Back-projecting a 2d point to a ray
What I need is very simple! Given a 2D point in image coordinates and a calibrated camera, I need the 3D projective ray corresponding to this image point. I know the procedure, mathematically at least, but I'm sure I'm missing something very stupid.
My camera is calibrated using calibrateCamera()
. As a result, I have the intrinsics K
, rvec
, tvec
and the distortion coefficients. I'm stuck at creating the camera projection matrix P
(which is 3x4) so that I can back-project my 2d points, using the pseudo-inverse of P
(as mentioned in Multiple View Geometry by Hartley and Zisserman).
How can I correctly create P
using the values obtained from calibrateCamera()

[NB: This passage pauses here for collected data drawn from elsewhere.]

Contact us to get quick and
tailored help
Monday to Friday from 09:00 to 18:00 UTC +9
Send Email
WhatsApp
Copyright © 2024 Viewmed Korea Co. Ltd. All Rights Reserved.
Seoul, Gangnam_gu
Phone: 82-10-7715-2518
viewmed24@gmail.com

call? Is there an internal OpenCV function that I can use for creating the camera projection matrix, or better yet, back-projection?
What I have tried:
I tried manually creating the matrix P
using the formulation P = K[R | T]
. Where R
was obtained using cv::Rodrigues(rvec)
and T
was set to tvec
. However, that P
matrix was wrong because it produced wrong results even for forward projection of 3D points to 2D coordinates :(
I guess the other confusing thing for me is that I don't know what I'm supposed to do with rvec
and tvec
. I know they are the camera pose information which convert world coordinates to camera coordinate frame. However, the 3D points that I have are already in camera coordinate frame because they were obtained using a Kinect! So I don't think any additional transformation is needed.
Any help is greatly appreciated.
From a 2D image point, you want to get the ray line equation or the 3D coordinate (the first one is possible , the second one is not possible if you are using a monocular camera without doing a structure from motion technique and without an assumption as the ray intersects a plane of known equation)?

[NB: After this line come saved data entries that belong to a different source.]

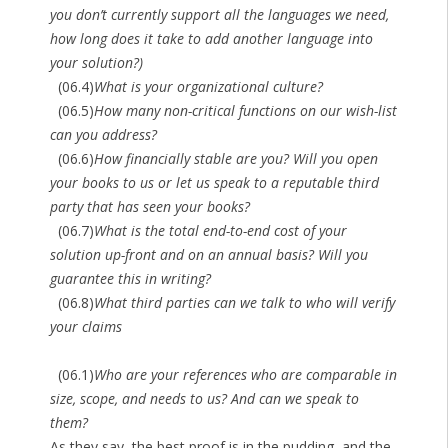
you don’t currently support all the languages we need,
how long does it take to add another language into
your solution?)
(06.4)
What is your organizational culture?
(06.5)
How many non-critical functions on our wish-list
can you address?
(06.6)
How financially stable are you? Will you open
your books to us or let us speak to a reputable third
party that has seen your books?
(06.7)
What is the total end-to-end cost of your
solution up-front and on an annual basis? Will you
guarantee this in writing?
(06.8)
What third parties can we talk to who will verify
your claims
(06.1)
Who are your references who are comparable in
size, scope, and needs to us? And can we speak to
them?
As they say, the best proof is in the pudding, and the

Also, if you are using the Kinect, there should be already a function (e.g. OpenNI or Kinect SDK) that do that.
@Eduardo Thanks for your response. Sorry if it wasn't clear, I need the ray equation (so image point to ray). Although it is true that Kinect SDK or OpenNI provide such functionality, it isn't an option for me because I am using offline Kinect data. So the data was captured previously, and now I am using it...
If you need the ray line equation, you should be able to get the 2D coordinate in the normalized camera frame (Z=1) using the intrinsic and then, I think that you should get a line equation from the origin to the 2D coordinate in the normalized camera frame.

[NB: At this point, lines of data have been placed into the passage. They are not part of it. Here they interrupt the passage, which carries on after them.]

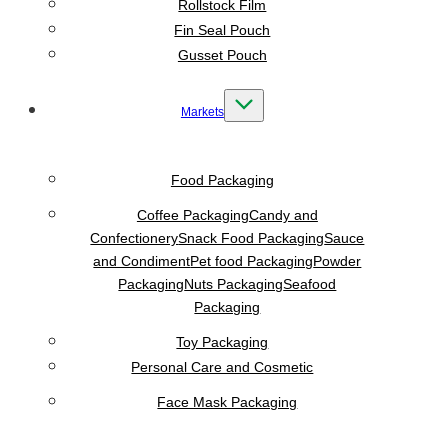
Rollstock Film
Fin Seal Pouch
Gusset Pouch
Markets
Food Packaging
Coffee Packaging
Candy and
Confectionery
Snack Food Packaging
Sauce
and Condiment
Pet food Packaging
Powder
Packaging
Nuts Packaging
Seafood
Packaging
Toy Packaging
Personal Care and Cosmetic
Face Mask Packaging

@Eduardo Exactly! I know the theory! But all I need is to properly convert what calibrateCamera() gives me to camera projection matrix P (the 3x4 matrix). And that's what I'm asking
To compute the normalized camera coordinate (without considering distorsion coefficients):
x = (u - c_x) / f_x
y = (v - c_y) / f_y
I am not sure to understand completely the final goal. If it is to get the 3D coordinate in the camera frame from the 2D image coordinate, as you are using the Kinect, you should have the depth map with the Kinect data, that is, an image that contains at each position the depth.
If the depth image and the color image are aligned, you will be able to get the corresponding 3D for a particular 2D image coordinate in the color image.
Also, when you calibrate a camera, the intrinsic parameters are fixed for the camera but the extrinsic parameters depends on the scene, thus you cannot use them in another image / scene.
Thanks! The goal is to do OpenGL style "picking". In other words, what ray corresponds to the 2d pixel under the mouse cursor? As you just mentioned, I already have the 3D coordinates of all my points, so, my goal is not the 3d points themselves. While the formula you wrote does back projecrion my original question is still unresolved! What is the 3x4 camera projection matrix that corresponds to my intrinsics and extrinsics... You also said that the extrinsics change per scene... So what if I make sure world coordinate frame is the same as camera coordinate frame, then in that case wouldn't the extrinsics become rotation = identity and translation = 0?
The projection matrix should be what you wrote:
P = K [R | T]
. In the case where the 3D points are already in the camera frame, yes R = identity 3x3 and T = [0 0 0]^T.